## What the task requires
What is needed is each line of the data below that holds the string "Hazem".

## Material provided
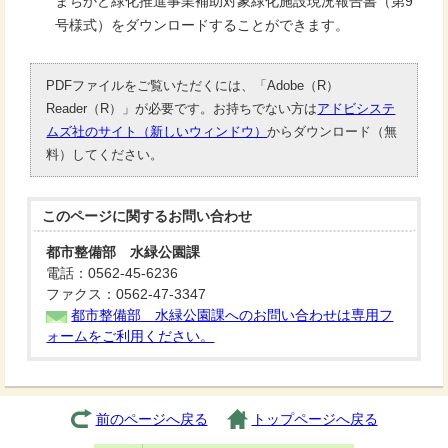
まちかど緑化推進事業補助対象緑化施設現況報告書（第9
号様式）をダウンロードすることができます。
PDFファイルをご覧いただくには、「Adobe（R）
Reader（R）」が必要です。お持ちでない方は
アドビシステ
ムズ社のサイト（新しいウィンドウ）
からダウンロード（無
料）してください。
このページに関する
お問い合わせ
都市整備部 水緑公園課
電話：0562-45-6236
ファクス：0562-47-3347
都市整備部 水緑公園課へのお問い合わせは専用フ
ォームをご利用ください。
前のページへ戻る
トップページへ戻る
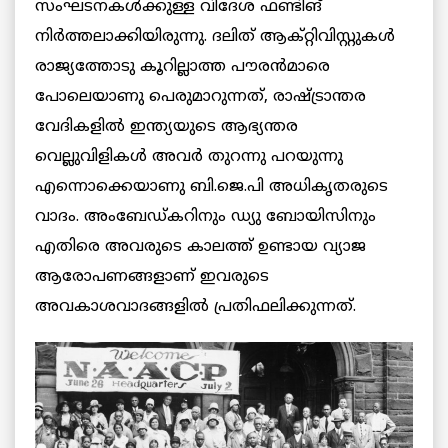
സംഘടനകള്‍ക്കുള്ള വിദേശ ഫണ്ടിങ്
നിര്‍ത്തലാക്കിയിരുന്നു. ദലിത് ആക്റ്റിവിസ്റ്റുകള്‍
രാജ്യത്തോടു കൂറില്ലാത്ത പൗരന്‍മാരെ
പോലെയാണു പെരുമാറുന്നത്, രാഷ്ട്രാന്തര
വേദികളില്‍ ഇന്ത്യയുടെ ആഭ്യന്തര
വെല്ലുവിളികള്‍ അവര്‍ തുറന്നു പറയുന്നു
എന്നൊക്കെയാണു ബി.ജെ.പി അധികൃതരുടെ
വാദം. അംബേഡ്കറിനും ഡ്യു ബോയിസിനും
എതിരെ അവരുടെ കാലത്ത് ഉണ്ടായ വ്യാജ
ആരോപണങ്ങളാണ് ഇവരുടെ
അവകാശവാദങ്ങളില്‍ പ്രതിഫലിക്കുന്നത്.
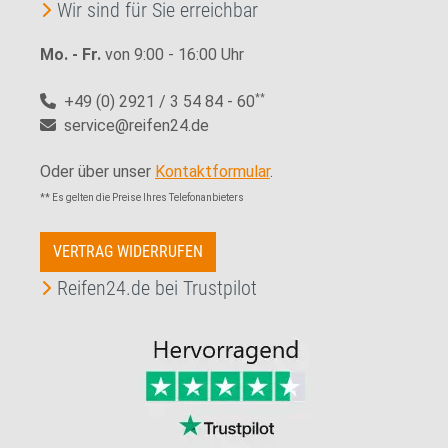
Wir sind für Sie erreichbar
Mo. - Fr.
von 9:00 - 16:00 Uhr
+49 (0) 2921 / 3 54 84 - 60
**
service@reifen24.de
Oder über unser
Kontaktformular
.
** Es gelten die Preise Ihres Telefonanbieters
VERTRAG WIDERRUFEN
Reifen24.de bei Trustpilot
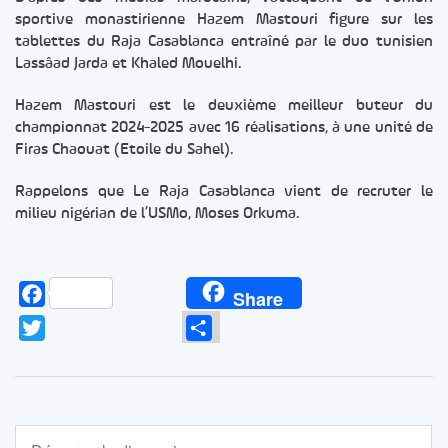
sportive monastirienne Hazem Mastouri figure sur les
tablettes du Raja Casablanca entraîné par le duo tunisien
Lassâad Jarda et Khaled Mouelhi.
Hazem Mastouri est le deuxième meilleur buteur du
championnat 2024-2025 avec 16 réalisations, à une unité de
Firas Chaouat (Etoile du Sahel).
Rappelons que Le Raja Casablanca vient de recruter le
milieu nigérian de l’USMo, Moses Orkuma.
Facebook
Share
Twitter
Partager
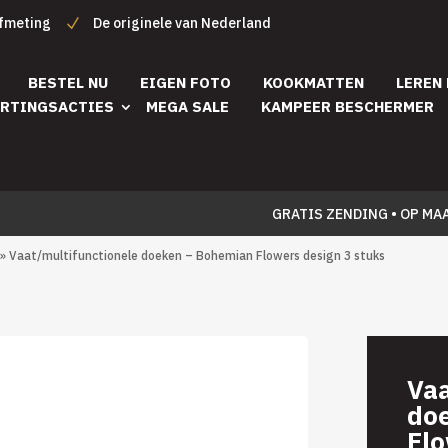
afmeting
De originele van Nederland
BESTEL NU
EIGEN FOTO
KOOKMATTEN
LEREN
RTINGSACTIES
MEGA SALE
KAMPEER BESCHERMER
GRATIS ZENDING • OP MA
» Vaat/multifunctionele doeken – Bohemian Flowers design 3 stuks
Vaa
do
Flo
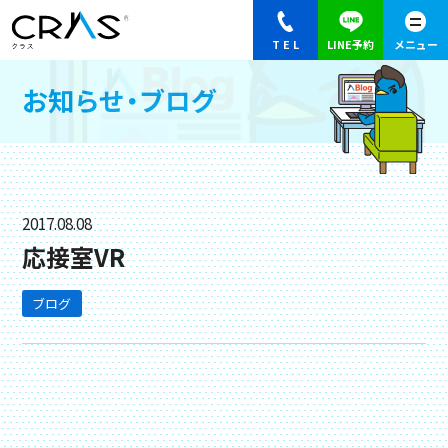
お知らせ・ブログ
2017.08.08
応接室VR
ブログ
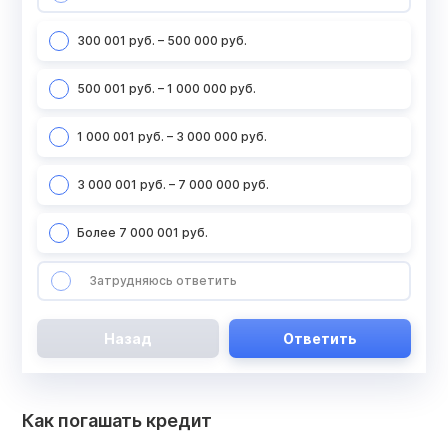
300 001 руб. – 500 000 руб.
500 001 руб. – 1 000 000 руб.
1 000 001 руб. – 3 000 000 руб.
3 000 001 руб. – 7 000 000 руб.
Более 7 000 001 руб.
Затрудняюсь ответить
Назад
Ответить
Как погашать кредит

## Task response
sportive monastirienne Hazem Mastouri figure sur les
Hazem Mastouri est le deuxième meilleur buteur du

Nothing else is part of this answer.